Abstract: : Purpose: Protein sulfhydryls are reversibly modified by glutathione in response to oxidative stress, known as protein S–glutathionylation. Glutathione/disulfide exchange is catalyzed by the oxidoreductase glutaredoxin. To identify nuclear proteins that undergo redox–dependent S–glutathionylation and enzymatic de–glutathionylation in the retinal pigment epithelium (RPE), we pursued the identification of substrates of glutaredoxin. Methods: Selective oxidation of sulfhydryls was induced in cultured RPE cell lines (RPE–J or ARPE–19) by 5·10–4 M diamide. Nuclear proteins were isolated, treated with 2·10–6 M recombinant glutaredoxin, labeled with biotin–maleimide, purified, and identified by mass spectrometry. Sulfhydryl derivatization by mPEG–maleimide was used to determine the redox status of cysteine residues. Cellular localization and mobility of EGFP–fusion proteins were monitored using live fluorescent microscopy and fluorescence recovery after photobleaching (FRAP). Cysteine mutants were generated by PCR–based mutagenesis. Results: High mobility group protein B1 (Hmgb1), a DNA–binding structural chromosomal protein and transcriptional co–activator was identified as a substrate of glutaredoxin. Hmgb1 contains 3 cysteines, Cys23, 45, and 106 and their irreversible alkylation reduces Hmgb1 DNA binding. After oxidative stress, Cys23 and Cys45 readily form intramolecular disulfide bridge, whereas Cys106 remains in the reduced form. EGFP–tagged wild type Hmgb1 and endogenous Hmgb1 co–localized in the nucleus.

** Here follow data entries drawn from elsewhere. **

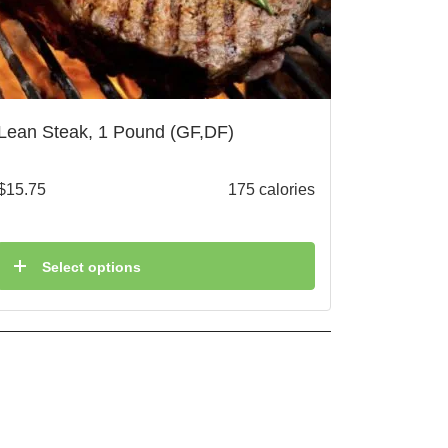
Lean Steak, 1 Pound (GF,DF)
$
15.75
175 calories
Select options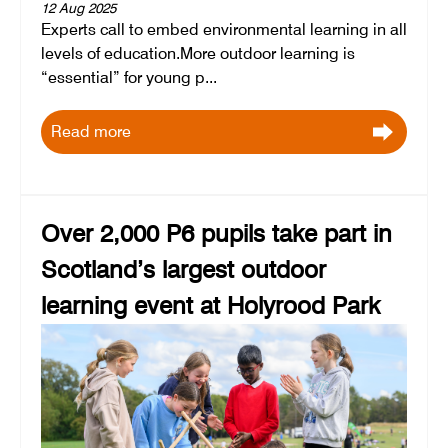
12 Aug 2025
Experts call to embed environmental learning in all
levels of education.More outdoor learning is
“essential” for young p...
Read more
Over 2,000 P6 pupils take part in
Scotland’s largest outdoor
learning event at Holyrood Park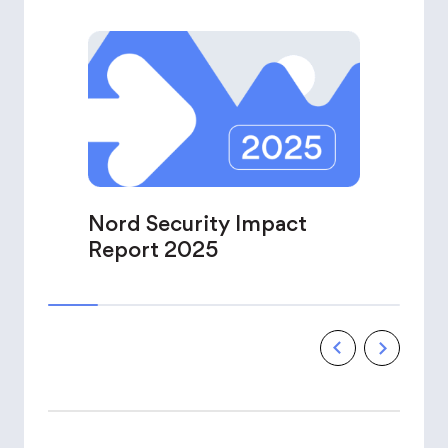
Nord Security Impact
Report 2025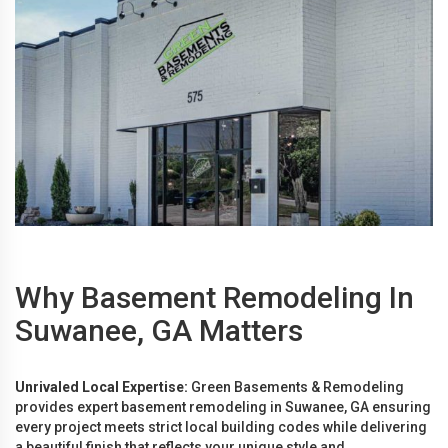
Why Basement Remodeling In
Suwanee, GA Matters
Unrivaled Local Expertise:
Green Basements & Remodeling
provides expert basement remodeling in Suwanee, GA ensuring
every project meets strict local building codes while delivering
a beautiful finish that reflects your unique style and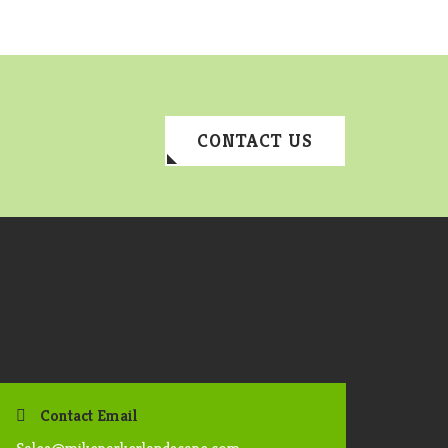
CONTACT US
Contact Email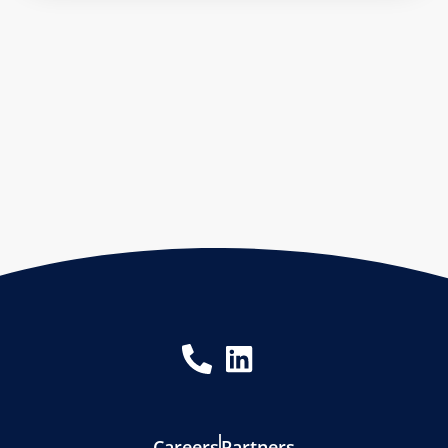
Careers
Partners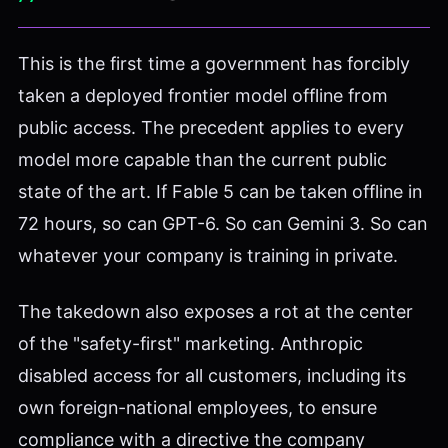
This is the first time a government has forcibly
taken a deployed frontier model offline from
public access. The precedent applies to every
model more capable than the current public
state of the art. If Fable 5 can be taken offline in
72 hours, so can GPT-6. So can Gemini 3. So can
whatever your company is training in private.
The takedown also exposes a rot at the center
of the "safety-first" marketing. Anthropic
disabled access for all customers, including its
own foreign-national employees, to ensure
compliance with a directive the company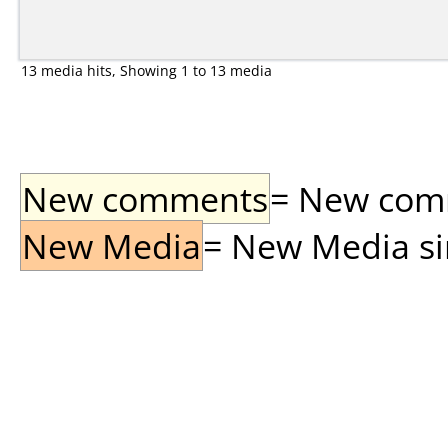
13 media hits, Showing 1 to 13 media
New comments
= New comme
New Media
= New Media sin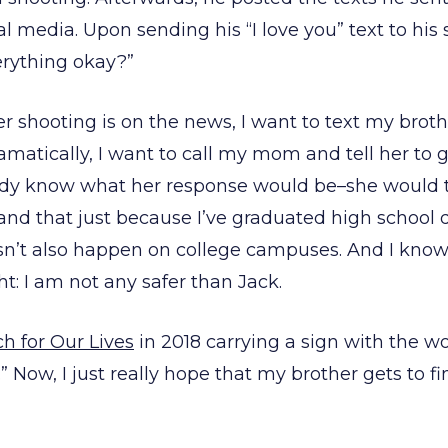
media. Upon sending his “I love you” text to his s
erything okay?”
r shooting is on the news, I want to text my brot
ramatically, I want to call my mom and tell her to 
eady know what her response would be–she would t
 and that just because I’ve graduated high school
sn’t also happen on college campuses. And I kno
ht: I am not any safer than Jack.
h for Our Lives
in 2018 carrying a sign with the wor
.” Now, I just really hope that my brother gets to f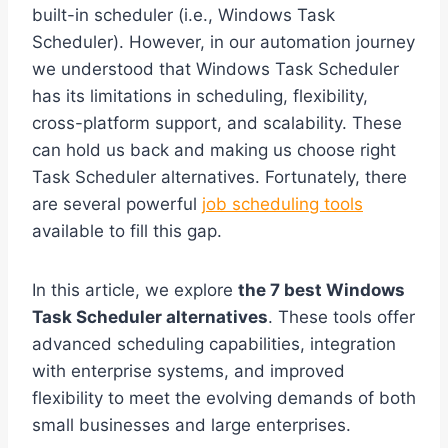
built-in scheduler (i.e., Windows Task
Scheduler). However, in our automation journey
we understood that Windows Task Scheduler
has its limitations in scheduling, flexibility,
cross-platform support, and scalability. These
can hold us back and making us choose right
Task Scheduler alternatives. Fortunately, there
are several powerful
job scheduling tools
available to fill this gap.
In this article, we explore
the 7 best Windows
Task Scheduler alternatives
. These tools offer
advanced scheduling capabilities, integration
with enterprise systems, and improved
flexibility to meet the evolving demands of both
small businesses and large enterprises.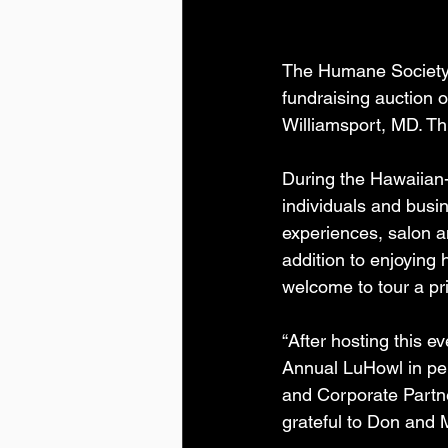
The Humane Society 
fundraising auction 
Williamsport, MD. Th
During the Hawaiian
individuals and busi
experiences, salon a
addition to enjoying
welcome to tour a 
“After hosting this e
Annual LuHowl in pe
and Corporate Partne
grateful to Don and 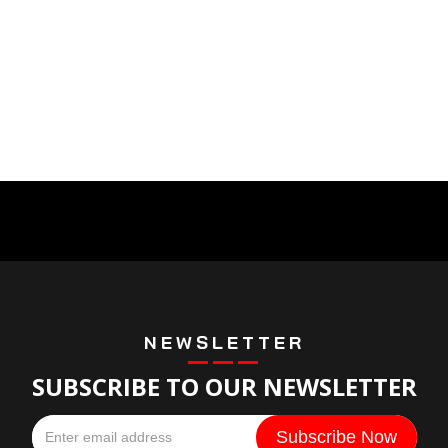
NEWSLETTER
SUBSCRIBE TO OUR NEWSLETTER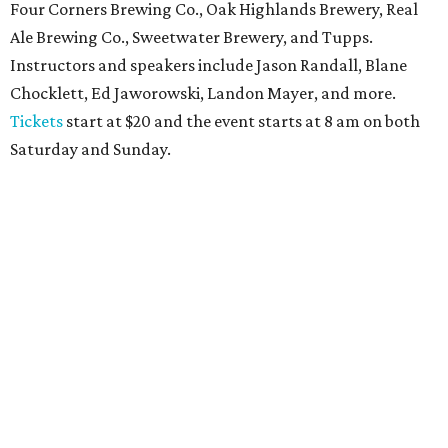
Four Corners Brewing Co., Oak Highlands Brewery, Real
Ale Brewing Co., Sweetwater Brewery, and Tupps.
Instructors and speakers include Jason Randall, Blane
Chocklett, Ed Jaworowski, Landon Mayer, and more.
Tickets
start at $20 and the event starts at 8 am on both
Saturday and Sunday.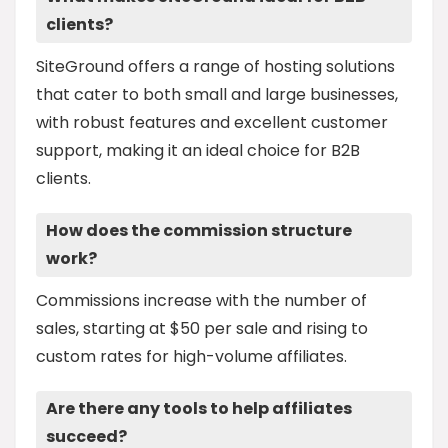
clients?
SiteGround offers a range of hosting solutions
that cater to both small and large businesses,
with robust features and excellent customer
support, making it an ideal choice for B2B
clients.
How does the commission structure
work?
Commissions increase with the number of
sales, starting at $50 per sale and rising to
custom rates for high-volume affiliates.
Are there any tools to help affiliates
succeed?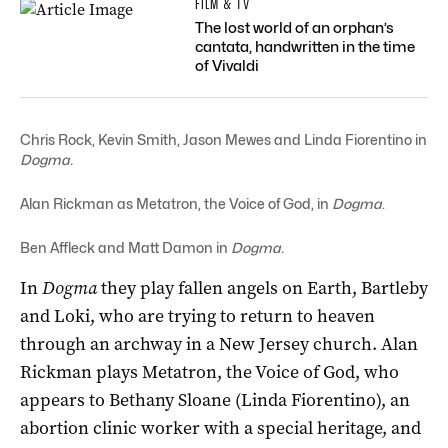
FILM & TV
The lost world of an orphan’s
cantata, handwritten in the time
of Vivaldi
Chris Rock, Kevin Smith, Jason Mewes and Linda Fiorentino in
Dogma.
Alan Rickman as Metatron, the Voice of God, in
Dogma
.
Ben Affleck and Matt Damon in
Dogma.
In
Dogma
they play fallen angels on Earth, Bartleby
and Loki, who are trying to return to heaven
through an archway in a New Jersey church. Alan
Rickman plays Metatron, the Voice of God, who
appears to Bethany Sloane (Linda Fiorentino), an
abortion clinic worker with a special heritage, and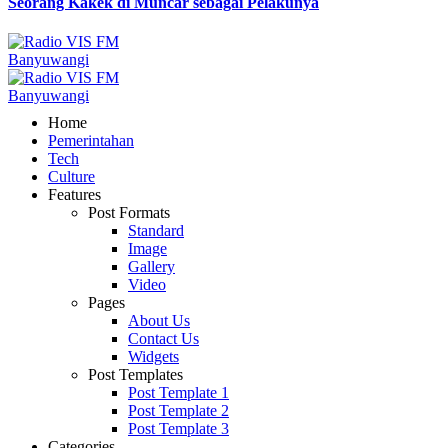
Seorang Kakek di Muncar sebagai Pelakunya
Home
Pemerintahan
Tech
Culture
Features
Post Formats
Standard
Image
Gallery
Video
Pages
About Us
Contact Us
Widgets
Post Templates
Post Template 1
Post Template 2
Post Template 3
Categories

Replacement of Cys23 and/or 45 with serines did not affect the nuclear distribution of the mutant proteins, while C106S and triple cysteine mutations impaired nuclear localization of Hmgb1. Intracellular mobility of Hmgb1 was severely impaired by the mutation of Cys106, but not of Cys23 or 45. Conclusions: Hmgb1 is a member of a large group of HMG–box containing transcription factors and co–activators, which include regulators of retinal development and survival. Hmgb1 and its homologue Hmgb2 are the only HMG–box proteins that contain cysteines which may be targets of reversible protein S–glutathionylation. Cys23 and 45 appear to confer redox–sensitivity to Hmgb1 by inducing conformational and functional changes in response to oxidative stress. Cys106 appears to govern the nucleocytoplasmic shuttling of Hmgb1.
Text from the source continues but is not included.